None of those steps was expensive, because AI made each one nearly free. The winning move wasn’t to skip them to go faster. It was to run all of them.

Two decisions worth a look

A couple of things turned out to be more interesting than “a CLI that opens a PR,” and they’re where the borrowed discipline shows up most:

The “as opened” default degrades honestly. Recreating a PR exactly as it was opened relies on commit dates as a proxy for when things were pushed — a best-effort heuristic. When it can’t be recovered (the branch was rebased after opening), the tool doesn’t guess. It falls back to the full PR and says so, in the plan label and a one-line note. A heuristic default is fine if it’s transparent and degrades safely.
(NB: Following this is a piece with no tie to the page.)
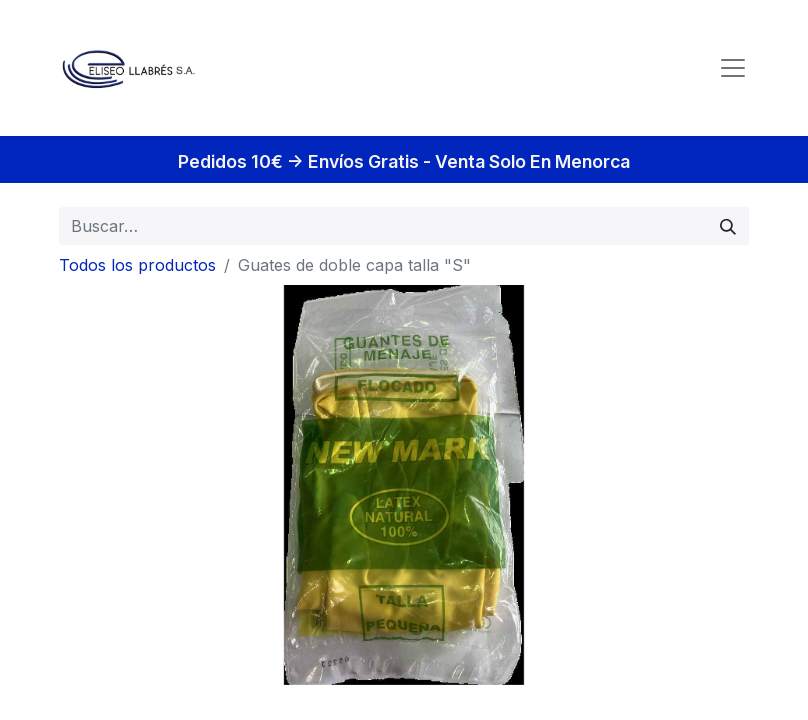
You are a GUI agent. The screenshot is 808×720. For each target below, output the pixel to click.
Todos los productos (137, 265)
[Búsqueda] (728, 226)
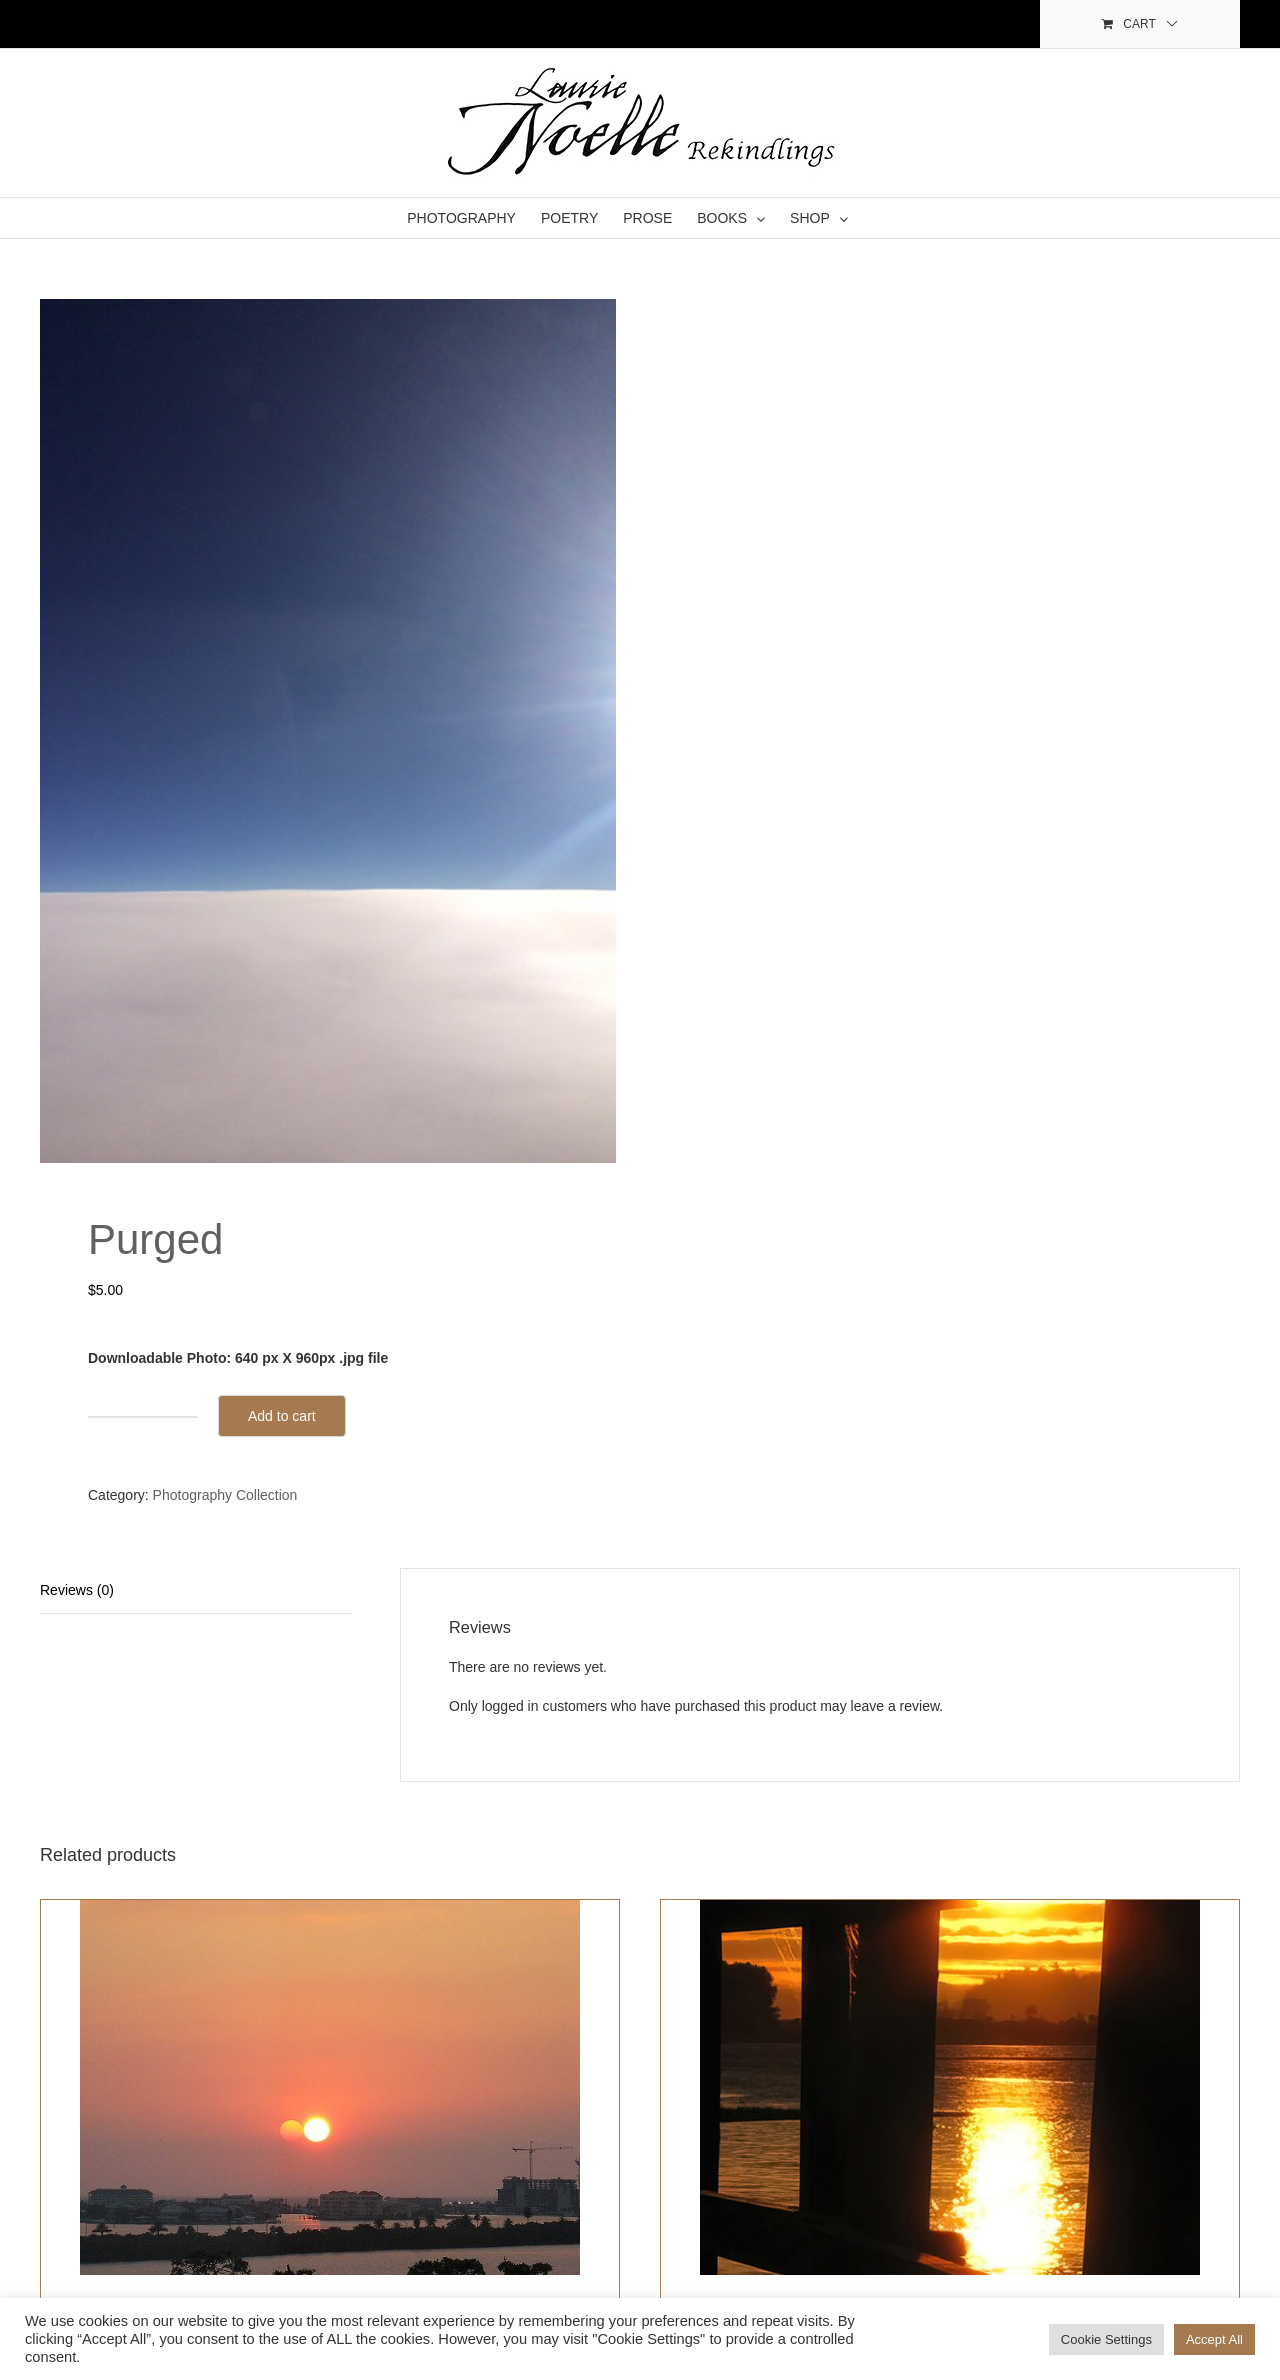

A careful reader auditing for safety finds nothing. The tool only ever talks to GitHub — no telemetry, no third-party calls, enforced in code by a request hook that throws on any other host. Your token is never put in a URL git would write to disk and never passed on a command line where ps could see it; it’s delivered through a tiny askpass helper and scrubbed from every output path, including the error handler. None of that is novel. All of it is the difference between a script and a thing you’d hand to a customer.

The actual point

The story here isn’t that a salesperson can write code now. Plenty can. It’s that the person closest to the customer — the one who heard the question in the customer’s own words and understood why they were asking — can now close the loop themselves, before the moment passes.

The distance between “I understand this problem” and “here’s a defensible thing that solves it” collapsed. What’s left is whether you care enough to walk it, and whether you’ve paid enough attention to the people who build for a living to do it without leaving a mess.

I think that’s a real edge. Not the code. The fact that someone who sits with customers all day can take their own engineering team’s standards and ship something to a real user the same afternoon they hear the problem.

The repo is here: github.com/govambam/pr-backtest. If you’ve got something that runs on PRs and you want to know how it would’ve done on the ones you already understand, point it at one and find out.